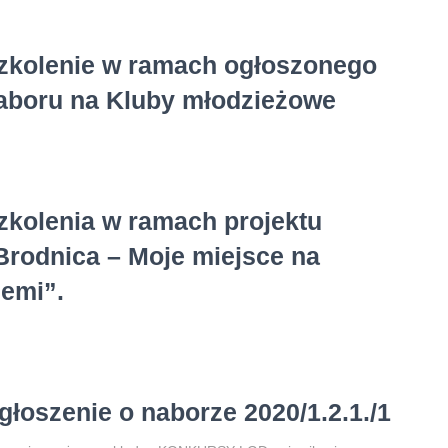
zkolenie w ramach ogłoszonego
aboru na Kluby młodzieżowe
zkolenia w ramach projektu
Brodnica – Moje miejsce na
iemi”.
głoszenie o naborze 2020/1.2.1./1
**********
Exercise prompt
Without the pictures, output the full listing exactly as it stands.

Answer section
zkolenie w ramach ogłoszonego
aboru na Kluby młodzieżowe
zkolenia w ramach projektu
Brodnica – Moje miejsce na
iemi”.
głoszenie o naborze 2020/1.2.1./1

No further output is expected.